Dan tidaklah ia makan bersama dengan orang-orang kecuali ia yang terakhir mengangkat tangannya dari makanan, untuk menampakkan ia bukan termasuk orang yang zuhud.
◆ Atau sebagian salaf yang ketika tersentuh dengan makna ayat Al Qur'an atau hadist dan menangis ia akan berkata: "Aku sedang sakit flu yang parah".
■ Telah banyak ditinggalkan di zaman ini, menyembunyikan sedekah.
◆ Seperti Ali Bin Al Husein Zainal Abidin memanggul makanan dan kebutuhan orang-orang miskin Madinah setiap malam di atas punggungnya dan meletakkannya di depan pintu rumah mereka selama beberapa tahun, tanpa ada seorang pun yang mengetahui.
Ketika ia meninggal barulah orang-orang mengetahui hal itu, karena terputuslah sedekah dan terdapat bekas kehitaman pada punggungnya.
■ Telah banyak ditinggalkan di zaman ini, menuliskan ilmu tanpa berharap dikenal manusia.
◆ Seperti Imam Al Mawardi, pengarang kitab-kitab tafsir, fiqh dan lainnya. Selama hidupnya beliau tidak pernah menunjukkan kitab karangannya pada siapa pun.

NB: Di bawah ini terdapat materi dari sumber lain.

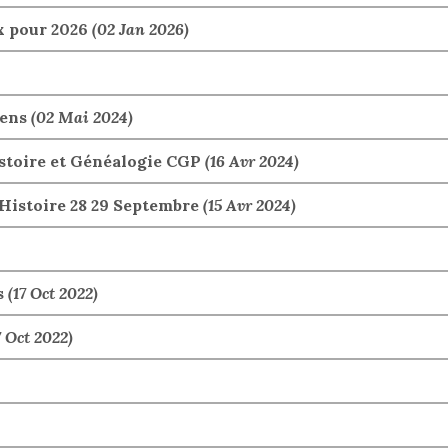
x pour 2026
(02 Jan 2026)
iens
(02 Mai 2024)
istoire et Généalogie CGP
(16 Avr 2024)
Histoire 28 29 Septembre
(15 Avr 2024)
s
(17 Oct 2022)
7 Oct 2022)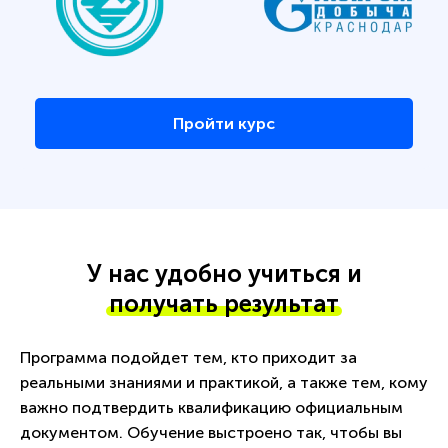
Пройти курс
У нас удобно учиться и
получать результат
Программа подойдет тем, кто приходит за
реальными знаниями и практикой, а также тем, кому
важно подтвердить квалификацию официальным
документом. Обучение выстроено так, чтобы вы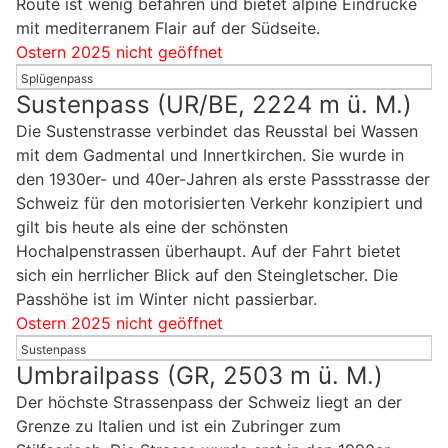
Route ist wenig befahren und bietet alpine Eindrücke
mit mediterranem Flair auf der Südseite.
Ostern 2025 nicht geöffnet
Splügenpass
Sustenpass (UR/BE, 2224 m ü. M.)
Die Sustenstrasse verbindet das Reusstal bei Wassen
mit dem Gadmental und Innertkirchen. Sie wurde in
den 1930er- und 40er-Jahren als erste Passstrasse der
Schweiz für den motorisierten Verkehr konzipiert und
gilt bis heute als eine der schönsten
Hochalpenstrassen überhaupt. Auf der Fahrt bietet
sich ein herrlicher Blick auf den Steingletscher. Die
Passhöhe ist im Winter nicht passierbar.
Ostern 2025 nicht geöffnet
Sustenpass
Umbrailpass (GR, 2503 m ü. M.)
Der höchste Strassenpass der Schweiz liegt an der
Grenze zu Italien und ist ein Zubringer zum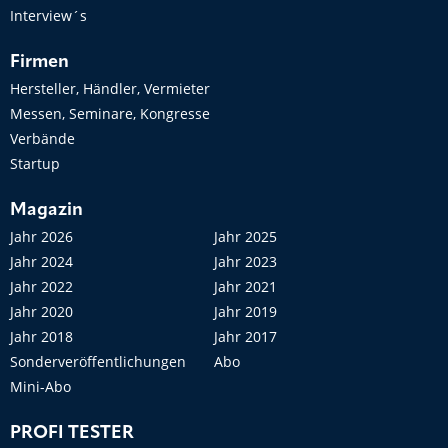
Interview´s
Firmen
Hersteller, Händler, Vermieter
Messen, Seminare, Kongresse
Verbände
Startup
Magazin
Jahr 2026
Jahr 2025
Jahr 2024
Jahr 2023
Jahr 2022
Jahr 2021
Jahr 2020
Jahr 2019
Jahr 2018
Jahr 2017
Sonderveröffentlichungen
Abo
Mini-Abo
PROFI TESTER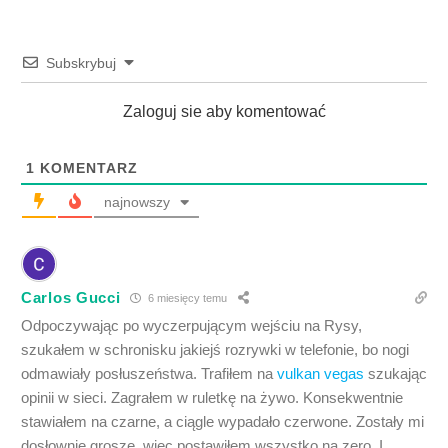
Subskrybuj
Zaloguj sie aby komentować
1
KOMENTARZ
najnowszy
Carlos Gucci
6 miesięcy temu
Odpoczywając po wyczerpującym wejściu na Rysy,
szukałem w schronisku jakiejś rozrywki w telefonie, bo nogi
odmawiały posłuszeństwa. Trafiłem na
vulkan vegas
szukając
opinii w sieci. Zagrałem w ruletkę na żywo. Konsekwentnie
stawiałem na czarne, a ciągle wypadało czerwone. Zostały mi
dosłownie grosze, więc postawiłem wszystko na zero. I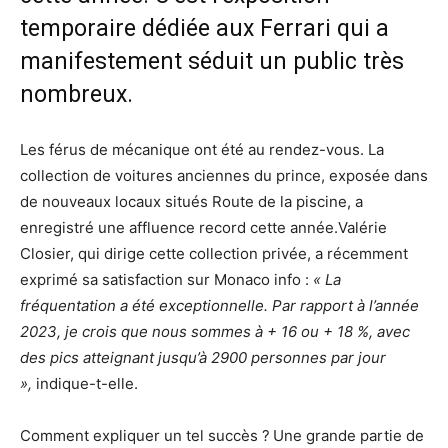
temporaire dédiée aux Ferrari qui a
manifestement séduit un public très
nombreux.
Les férus de mécanique ont été au rendez-vous. La
collection de voitures anciennes du prince, exposée dans
de nouveaux locaux situés Route de la piscine, a
enregistré une affluence record cette année.Valérie
Closier, qui dirige cette collection privée, a récemment
exprimé sa satisfaction sur Monaco info :
« La
fréquentation a été exceptionnelle. Par rapport à l’année
2023, je crois que nous sommes à + 16 ou + 18 %, avec
des pics atteignant jusqu’à 2900 personnes par jour
»,
indique-t-elle.
Comment expliquer un tel succès ?
Une grande partie de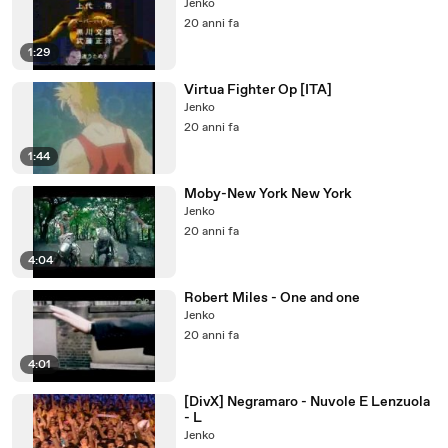
Jenko
20 anni fa
1:29
Virtua Fighter Op [ITA]
Jenko
20 anni fa
1:44
Moby-New York New York
Jenko
20 anni fa
4:04
Robert Miles - One and one
Jenko
20 anni fa
4:01
[DivX] Negramaro - Nuvole E Lenzuola
- L
Jenko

Sampai ketika beliau merasa ajal sudah dekat, beliau memanggil orang kepercayaannya dan berkata:
"Sesungguhnya kitab-kitab di rumah fulan adalah tulisanku, maka apabila telah tiba sakratul maut, genggamlah tanganku, apabila tangan ini menggenggam tanganmu, berarti amalku itu tidak diterima sedikit pun, maka buanglah seluruh kitabku ke sungai pada malam hari, tetapi apabila tangan ini terbuka, berarti amalanku diterima."

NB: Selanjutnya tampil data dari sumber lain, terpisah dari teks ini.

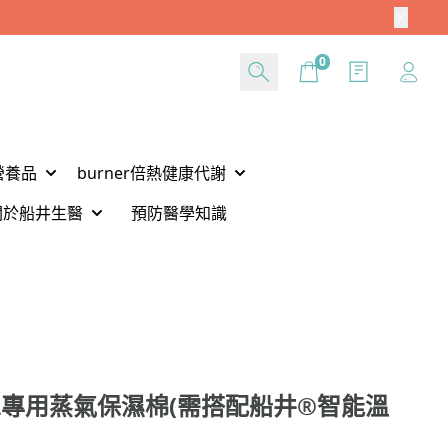
Cart
0
營養品
burner倍熱健康代謝
關於船井生醫
預防醫學知識
專用蒸氣保濕棉(需搭配船井®智能溫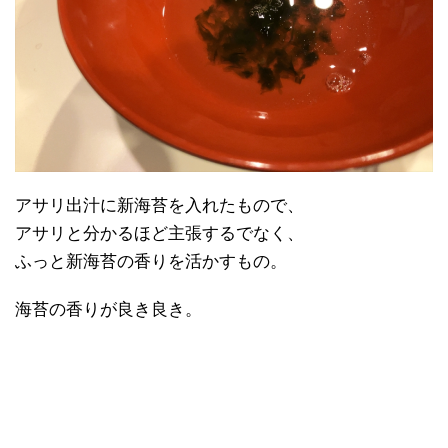
アサリ出汁に新海苔を入れたもので、
アサリと分かるほど主張するでなく、
ふっと新海苔の香りを活かすもの。
海苔の香りが良き良き。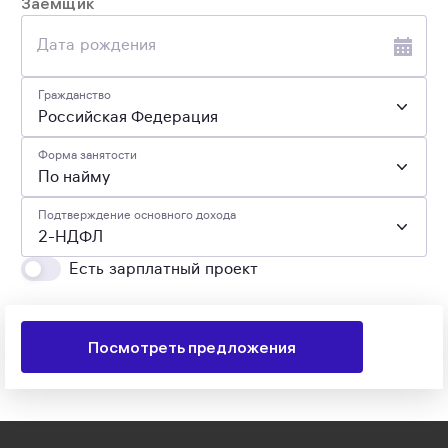
Заёмщик
Дата рождения
Гражданство
Российская Федерация
Форма занятости
По найму
Подтверждение основного дохода
2-НДФЛ
Есть зарплатный проект
Посмотреть предложения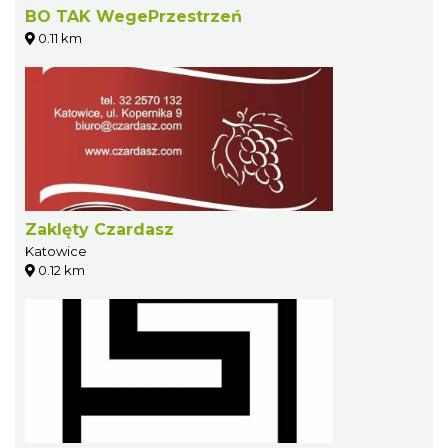
BO TAK WegePrzestrzeń
0.11 km
Zaklęty Czardasz
Katowice
0.12 km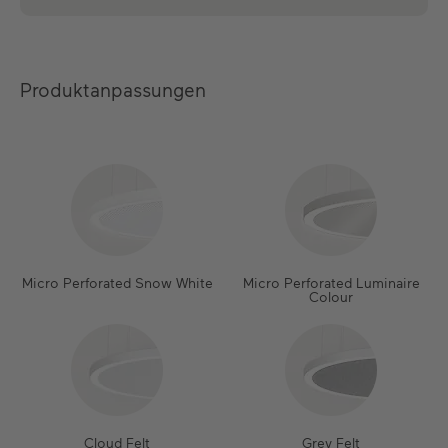
Produktanpassungen
Micro Perforated Snow White
Micro Perforated Luminaire
Colour
Cloud Felt
Grey Felt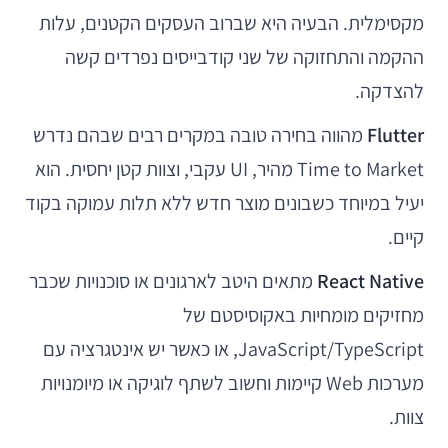
מקסימלית. הבעיה היא שברוב העסקים הקטנים, עלות
ההקמה והתחזוקה של שני קודבייסים נפרדים קשה
להצדקה.
Flutter
מהווה בחירה טובה במקרים רבים שבהם נדרש
Time to Market מהיר, UI עקבי, וצוות קטן יחסית. הוא
יעיל במיוחד כשבונים מוצר חדש ללא תלות עמוקה בקוד
קיים.
React Native
מתאים היטב לארגונים או סוכנויות שכבר
מחזיקים מומחיות באקוסיסטם של
JavaScript/TypeScript, או כאשר יש אינטגרציה עם
מערכות Web קיימות וחשוב לשתף לוגיקה או מיומנויות
צוות.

Maka ketika ia wafat ternyata tangannya terbuka, dan tersebarlah kitab-kitab beliau sejak saat itu.
◆ Atau Imam Syafi'i yang berkata "saya ingin orang-orang mengambil ilmuku, tanpa menisbatkannya kepadaku".

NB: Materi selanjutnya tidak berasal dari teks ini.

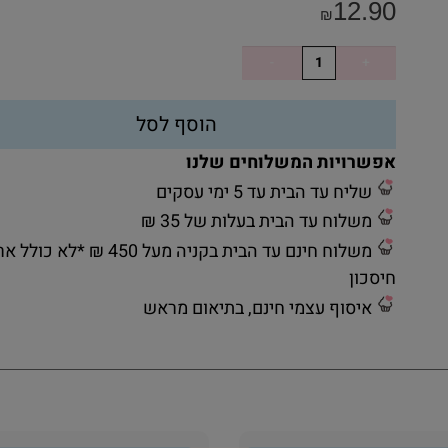
12.90
₪
הוסף לסל
אפשרויות המשלוחים שלנו
שליח עד הבית עד 5 ימי עסקים
משלוח עד הבית בעלות של 35 ₪
משלוח חינם עד הבית בקניה מעל 450 ₪ *לא כ
חיסכון
איסוף עצמי חינם, בתיאום מראש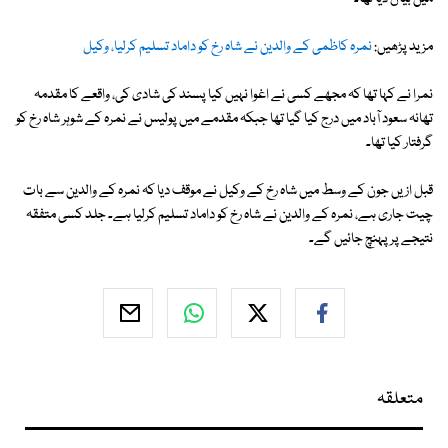
مزید پڑھیں:
نمرہ کاظمی کے والدین نے شاہ رخ کو داماد تسلیم کرلیا، وکیل
نمرا نے کہا تھا کہ مجھے کسی نے اغوا نہیں کیا پسند کی شادی کی، واقعے کا مقدمہ
تھانہ سعود آباد میں درج کیا گیا تھا جبکہ مقدمے میں پولیس نے نمرہ کے شوہر شاہ رخ کو
گرفتار کیا تھا۔
قبل ازیں جون کے وسط میں شاہ رخ کے وکیل نے موقف دیا کہ نمرہ کے والدین سے بات
چیت جاری ہے، نمرہ کے والدین نے شاہ رخ کو داماد تسلیم کرلیا ہے۔ جلد کسی متفقہ
نتیجے پر پہنچ جائیں گے۔
متعلقہ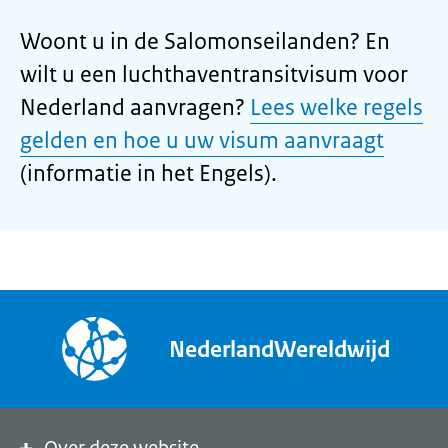
Woont u in de Salomonseilanden? En
wilt u een luchthaventransitvisum voor
Nederland aanvragen?
Lees welke regels
gelden en hoe u uw visum aanvraagt
(informatie in het Engels).
NederlandWereldwijd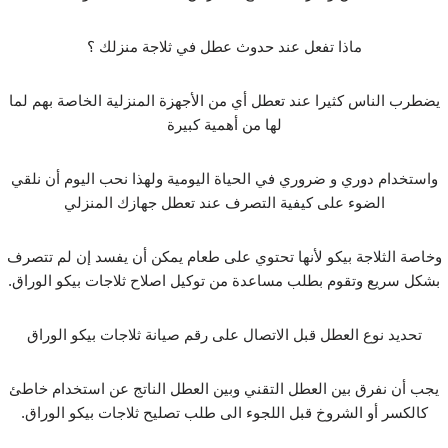
ماذا تفعل عند حدوث عطل في ثلاجة منزلك ؟
يضطرب الناس كثيرا عند تعطل أي من الأجهزة المنزلية الخاصة بهم لما
لها من أهمية كبيرة
واستخدام دوري و ضروري في الحياة اليومية ولهذا نحب اليوم أن نلقي
الضوء على كيفية التصرف عند تعطل جهازك المنزلي
وخاصة الثلاجة بيكو لأنها تحتوي على طعام يمكن أن يفسد إن لم تتصرف
بشكل سريع وتقوم بطلب مساعدة من توكيل اصلاح ثلاجات بيكو الوراق.
تحديد نوع العطل قبل الاتصال على رقم صيانة ثلاجات بيكو الوراق
يجب أن نفرق بين العطل التقني وبين العطل الناتج عن استخدام خاطئ
كالكسر أو الشروخ قبل اللجوء الى طلب تصليح ثلاجات بيكو الوراق.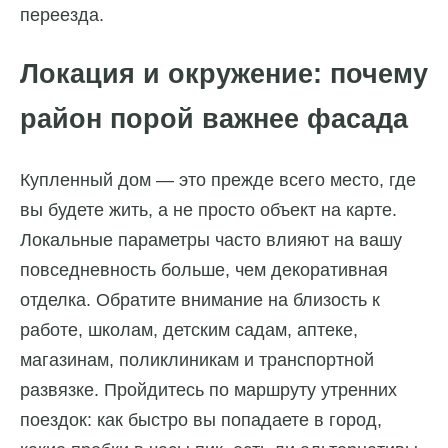
переезда.
Локация и окружение: почему
район порой важнее фасада
Купленный дом — это прежде всего место, где
вы будете жить, а не просто объект на карте.
Локальные параметры часто влияют на вашу
повседневность больше, чем декоративная
отделка. Обратите внимание на близость к
работе, школам, детским садам, аптеке,
магазинам, поликлиникам и транспортной
развязке. Пройдитесь по маршруту утренних
поездок: как быстро вы попадаете в город,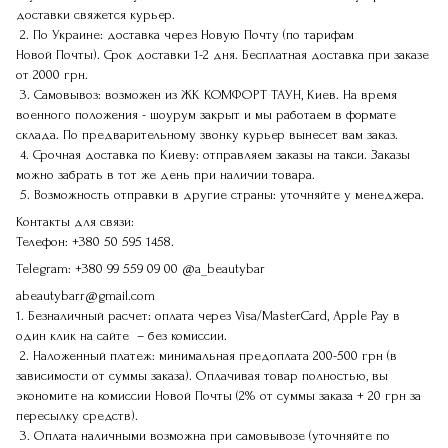
доставки свяжется курьер.
2. По Украине: доставка через Новую Почту (по тарифам
Новой Почты). Срок доставки 1-2 дня. Бесплатная доставка при заказе
от 2000 грн.
3. Самовывоз: возможен из ЖК КОМФОРТ ТАУН, Киев. На время
военного положения - шоурум закрыт и мы работаем в формате
склада. По предварительному звонку курьер вынесет вам заказ.
4. Срочная доставка по Киеву: отправляем заказы на такси. Заказы
можно забрать в тот же день при наличии товара.
5. Возможность отправки в другие страны: уточняйте у менеджера.
Контакты для связи:
Телефон:
+380 50 595 1458.
Telegram:
+380 99 559 09 00
@a_beautybar
abeautybarr@gmail.com
1. Безналичный расчет: оплата через Visa/MasterCard, Apple Pay в
один клик на сайте – без комиссии.
2. Наложенный платеж: минимальная предоплата 200-500 грн (в
зависимости от суммы заказа). Оплачивая товар полностью, вы
экономите на комиссии Новой Почты (2% от суммы заказа + 20 грн за
пересылку средств).
3. Оплата наличными возможна при самовывозе (уточняйте по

Itulah sekelumit gambaran Salaf dalam menyembunyikan amal mereka untuk menjaga niat, karena mereka adalah orang-orang yang paling sadar bahwa tidaklah berharga suatu amal tanpa niat yang ikhlas, sehingga mereka sangat berhati-hati dari segala hal yang dapat merusaknya, salah satunya adalah pujian dan pandangan manusia.
Pujian dan ketenaran adalah sesuatu yang mereka jauhi dan benci, bahkan dianggap sebagi musibah.
● Berkata Ibrahim Bin Adham: "Tidaklah jujur kepada Allah, hamba yang menyukai ketenaran".
● Sedangkan Basyar Bin Al Harits berkata : "Tidak akan merasakan kenikmatan akhirat seorang yang suka dikenal oleh manusia".
Tak heran, apabila Allah lah yang membalas keikhlasan mereka dengan pahala yang sempurna, dengan kecintaanNya, membanggakan mereka dan memberikan kenangan yang baik di antara manusia sesudahnya sampai zaman selanjutnya.